→ ASSIGNMENT
No pictures are to be included when the entries below are reproduced exactly.

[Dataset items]
***

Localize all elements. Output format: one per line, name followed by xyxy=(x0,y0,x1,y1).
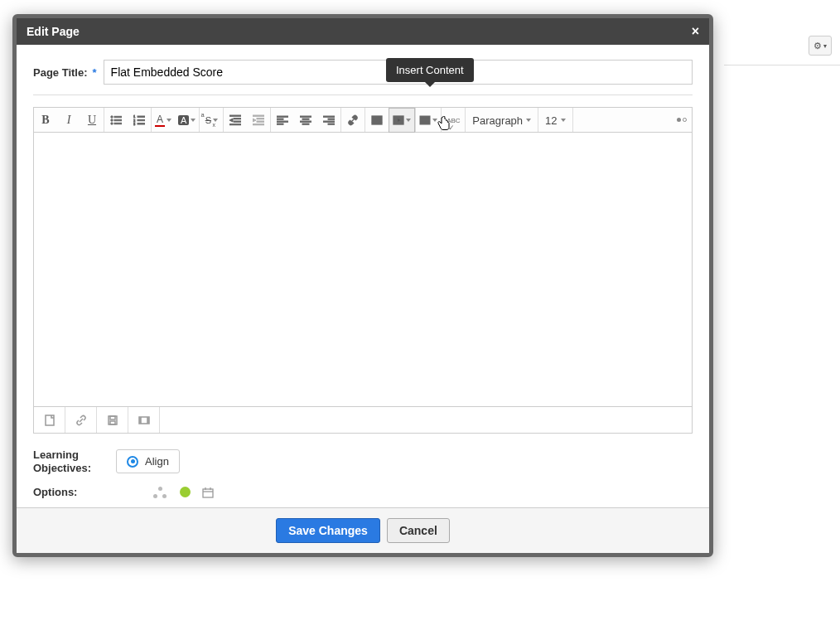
link-button[interactable] xyxy=(341,108,364,133)
footer-html-button[interactable] xyxy=(34,407,65,433)
chevron-down-icon xyxy=(526,119,531,122)
svg-rect-34 xyxy=(372,116,382,124)
svg-rect-20 xyxy=(257,121,264,122)
svg-rect-5 xyxy=(114,123,122,124)
modal-title: Edit Page xyxy=(27,25,80,38)
svg-point-4 xyxy=(111,123,113,124)
align-center-button[interactable] xyxy=(294,108,317,133)
svg-rect-29 xyxy=(302,124,309,124)
svg-marker-14 xyxy=(229,119,233,122)
svg-point-0 xyxy=(111,116,113,118)
italic-button[interactable]: I xyxy=(57,108,80,133)
gear-caret-icon: ▾ xyxy=(823,42,827,50)
svg-rect-1 xyxy=(114,116,122,117)
modal-body: Page Title: * B I U 123 xyxy=(17,45,709,507)
text-color-button[interactable]: A xyxy=(152,108,175,133)
numbered-list-icon: 123 xyxy=(133,114,145,126)
align-center-icon xyxy=(300,114,311,126)
publish-status-icon[interactable] xyxy=(153,487,168,498)
editor-footer xyxy=(34,406,692,433)
gear-icon: ⚙ xyxy=(813,41,822,51)
outdent-button[interactable] xyxy=(224,108,247,133)
options-row: Options: xyxy=(33,486,693,499)
page-title-row: Page Title: * xyxy=(33,60,693,85)
film-icon xyxy=(138,415,150,426)
svg-rect-24 xyxy=(277,121,288,122)
clear-format-icon: a S x xyxy=(205,115,211,125)
dot-icon xyxy=(677,118,681,122)
svg-rect-46 xyxy=(110,421,115,424)
modal-header: Edit Page × xyxy=(17,18,709,45)
svg-rect-32 xyxy=(323,121,335,122)
svg-rect-15 xyxy=(234,121,241,122)
svg-rect-56 xyxy=(203,489,213,497)
cancel-button[interactable]: Cancel xyxy=(387,518,450,543)
date-option-icon[interactable] xyxy=(202,487,214,498)
text-color-icon: A xyxy=(155,114,165,127)
footer-link-button[interactable] xyxy=(65,407,97,433)
bg-color-icon: A xyxy=(178,115,189,125)
learning-objectives-row: Learning Objectives: Align xyxy=(33,448,693,474)
insert-image-button[interactable] xyxy=(365,108,389,133)
svg-rect-12 xyxy=(229,115,241,116)
svg-rect-3 xyxy=(114,119,122,120)
svg-rect-17 xyxy=(253,115,264,116)
learning-objectives-label: Learning Objectives: xyxy=(33,448,116,474)
svg-rect-16 xyxy=(229,124,241,125)
save-button[interactable]: Save Changes xyxy=(276,518,380,543)
image-icon xyxy=(371,114,383,126)
link-icon xyxy=(75,415,87,426)
bullet-list-icon xyxy=(110,114,122,126)
clear-formatting-button[interactable]: a S x xyxy=(200,108,223,133)
editor-content-area[interactable] xyxy=(34,133,692,406)
svg-rect-43 xyxy=(46,415,54,425)
table-button[interactable] xyxy=(416,108,441,133)
svg-rect-25 xyxy=(277,124,283,124)
bg-gear-menu[interactable]: ⚙ ▾ xyxy=(809,36,832,56)
svg-rect-22 xyxy=(277,116,288,117)
disk-icon xyxy=(107,415,118,426)
indent-icon xyxy=(253,114,264,126)
paragraph-label: Paragraph xyxy=(472,114,523,127)
target-icon xyxy=(127,456,138,468)
toolbar-view-toggle[interactable] xyxy=(573,108,692,132)
svg-rect-33 xyxy=(328,124,335,124)
edit-page-modal: Edit Page × Page Title: * B I U xyxy=(12,14,713,557)
chevron-down-icon xyxy=(406,119,411,122)
svg-marker-19 xyxy=(253,119,256,122)
spellcheck-icon: ABC xyxy=(447,117,460,124)
svg-rect-26 xyxy=(300,116,311,117)
indent-button[interactable] xyxy=(247,108,270,133)
footer-file-button[interactable] xyxy=(97,407,128,433)
svg-rect-11 xyxy=(138,124,145,124)
embed-icon xyxy=(393,114,404,126)
svg-rect-28 xyxy=(300,121,311,122)
svg-rect-31 xyxy=(328,119,335,119)
bold-button[interactable]: B xyxy=(34,108,57,133)
svg-rect-27 xyxy=(302,119,309,119)
numbered-list-button[interactable]: 123 xyxy=(128,108,151,133)
outdent-icon xyxy=(229,114,241,126)
bullet-list-button[interactable] xyxy=(104,108,128,133)
svg-point-2 xyxy=(111,119,113,121)
footer-media-button[interactable] xyxy=(128,407,160,433)
bg-color-button[interactable]: A xyxy=(175,108,199,133)
font-size-dropdown[interactable]: 12 xyxy=(538,108,572,133)
align-right-button[interactable] xyxy=(317,108,340,133)
align-left-button[interactable] xyxy=(271,108,294,133)
published-icon[interactable] xyxy=(180,487,191,497)
align-button[interactable]: Align xyxy=(116,449,180,473)
svg-rect-38 xyxy=(420,116,430,124)
paragraph-format-dropdown[interactable]: Paragraph xyxy=(466,108,538,133)
insert-content-button[interactable] xyxy=(389,108,415,133)
underline-button[interactable]: U xyxy=(80,108,104,133)
align-right-icon xyxy=(323,114,335,126)
svg-text:3: 3 xyxy=(133,122,136,126)
required-asterisk: * xyxy=(93,66,97,79)
svg-rect-23 xyxy=(277,119,283,119)
spellcheck-button[interactable]: ABC xyxy=(442,108,465,133)
close-icon[interactable]: × xyxy=(692,25,699,38)
align-left-icon xyxy=(277,114,288,126)
chevron-down-icon xyxy=(432,119,437,122)
chevron-down-icon xyxy=(167,119,171,122)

***

→ RESULT OF THIS TASK
Localize all elements. Output format: one per line, name followed by xyxy=(x0,y0,x1,y1).
link-button[interactable] xyxy=(341,108,364,133)
footer-html-button[interactable] xyxy=(34,407,65,433)
chevron-down-icon xyxy=(526,119,531,122)
svg-rect-34 xyxy=(372,116,382,124)
svg-rect-20 xyxy=(257,121,264,122)
svg-rect-5 xyxy=(114,123,122,124)
modal-title: Edit Page xyxy=(27,25,80,38)
svg-point-4 xyxy=(111,123,113,124)
align-center-button[interactable] xyxy=(294,108,317,133)
svg-rect-29 xyxy=(302,124,309,124)
svg-marker-14 xyxy=(229,119,233,122)
svg-point-0 xyxy=(111,116,113,118)
italic-button[interactable]: I xyxy=(57,108,80,133)
gear-caret-icon: ▾ xyxy=(823,42,827,50)
svg-rect-1 xyxy=(114,116,122,117)
modal-body: Page Title: * B I U 123 xyxy=(17,45,709,507)
text-color-button[interactable]: A xyxy=(152,108,175,133)
numbered-list-icon: 123 xyxy=(133,114,145,126)
align-center-icon xyxy=(300,114,311,126)
publish-status-icon[interactable] xyxy=(153,487,168,498)
editor-footer xyxy=(34,406,692,433)
gear-icon: ⚙ xyxy=(813,41,822,51)
outdent-button[interactable] xyxy=(224,108,247,133)
options-row: Options: xyxy=(33,486,693,499)
page-title-row: Page Title: * xyxy=(33,60,693,85)
film-icon xyxy=(138,415,150,426)
svg-rect-24 xyxy=(277,121,288,122)
clear-format-icon: a S x xyxy=(205,115,211,125)
dot-icon xyxy=(677,118,681,122)
svg-rect-46 xyxy=(110,421,115,424)
modal-header: Edit Page × xyxy=(17,18,709,45)
svg-rect-32 xyxy=(323,121,335,122)
svg-rect-15 xyxy=(234,121,241,122)
svg-rect-56 xyxy=(203,489,213,497)
cancel-button[interactable]: Cancel xyxy=(387,518,450,543)
date-option-icon[interactable] xyxy=(202,487,214,498)
text-color-icon: A xyxy=(155,114,165,127)
footer-link-button[interactable] xyxy=(65,407,97,433)
bg-color-icon: A xyxy=(178,115,189,125)
learning-objectives-row: Learning Objectives: Align xyxy=(33,448,693,474)
insert-image-button[interactable] xyxy=(365,108,389,133)
svg-rect-12 xyxy=(229,115,241,116)
svg-rect-3 xyxy=(114,119,122,120)
svg-rect-17 xyxy=(253,115,264,116)
learning-objectives-label: Learning Objectives: xyxy=(33,448,116,474)
svg-rect-16 xyxy=(229,124,241,125)
save-button[interactable]: Save Changes xyxy=(276,518,380,543)
image-icon xyxy=(371,114,383,126)
link-icon xyxy=(75,415,87,426)
bullet-list-icon xyxy=(110,114,122,126)
clear-formatting-button[interactable]: a S x xyxy=(200,108,223,133)
editor-content-area[interactable] xyxy=(34,133,692,406)
svg-rect-43 xyxy=(46,415,54,425)
table-button[interactable] xyxy=(416,108,441,133)
svg-rect-25 xyxy=(277,124,283,124)
bg-gear-menu[interactable]: ⚙ ▾ xyxy=(809,36,832,56)
svg-rect-22 xyxy=(277,116,288,117)
disk-icon xyxy=(107,415,118,426)
indent-icon xyxy=(253,114,264,126)
paragraph-label: Paragraph xyxy=(472,114,523,127)
target-icon xyxy=(127,456,138,468)
toolbar-view-toggle[interactable] xyxy=(573,108,692,132)
svg-rect-33 xyxy=(328,124,335,124)
edit-page-modal: Edit Page × Page Title: * B I U xyxy=(12,14,713,557)
chevron-down-icon xyxy=(406,119,411,122)
svg-marker-19 xyxy=(253,119,256,122)
spellcheck-icon: ABC xyxy=(447,117,460,124)
svg-rect-26 xyxy=(300,116,311,117)
indent-button[interactable] xyxy=(247,108,270,133)
footer-file-button[interactable] xyxy=(97,407,128,433)
svg-rect-11 xyxy=(138,124,145,124)
embed-icon xyxy=(393,114,404,126)
svg-rect-28 xyxy=(300,121,311,122)
svg-rect-31 xyxy=(328,119,335,119)
bold-button[interactable]: B xyxy=(34,108,57,133)
svg-rect-27 xyxy=(302,119,309,119)
numbered-list-button[interactable]: 123 xyxy=(128,108,151,133)
outdent-icon xyxy=(229,114,241,126)
bullet-list-button[interactable] xyxy=(104,108,128,133)
svg-point-2 xyxy=(111,119,113,121)
footer-media-button[interactable] xyxy=(128,407,160,433)
bg-color-button[interactable]: A xyxy=(175,108,199,133)
font-size-dropdown[interactable]: 12 xyxy=(538,108,572,133)
align-right-button[interactable] xyxy=(317,108,340,133)
align-left-button[interactable] xyxy=(271,108,294,133)
published-icon[interactable] xyxy=(180,487,191,497)
align-button[interactable]: Align xyxy=(116,449,180,473)
svg-rect-38 xyxy=(420,116,430,124)
paragraph-format-dropdown[interactable]: Paragraph xyxy=(466,108,538,133)
insert-content-button[interactable] xyxy=(389,108,415,133)
underline-button[interactable]: U xyxy=(80,108,104,133)
align-right-icon xyxy=(323,114,335,126)
svg-text:3: 3 xyxy=(133,122,136,126)
required-asterisk: * xyxy=(93,66,97,79)
svg-rect-23 xyxy=(277,119,283,119)
spellcheck-button[interactable]: ABC xyxy=(442,108,465,133)
close-icon[interactable]: × xyxy=(692,25,699,38)
align-left-icon xyxy=(277,114,288,126)
chevron-down-icon xyxy=(432,119,437,122)
chevron-down-icon xyxy=(167,119,171,122)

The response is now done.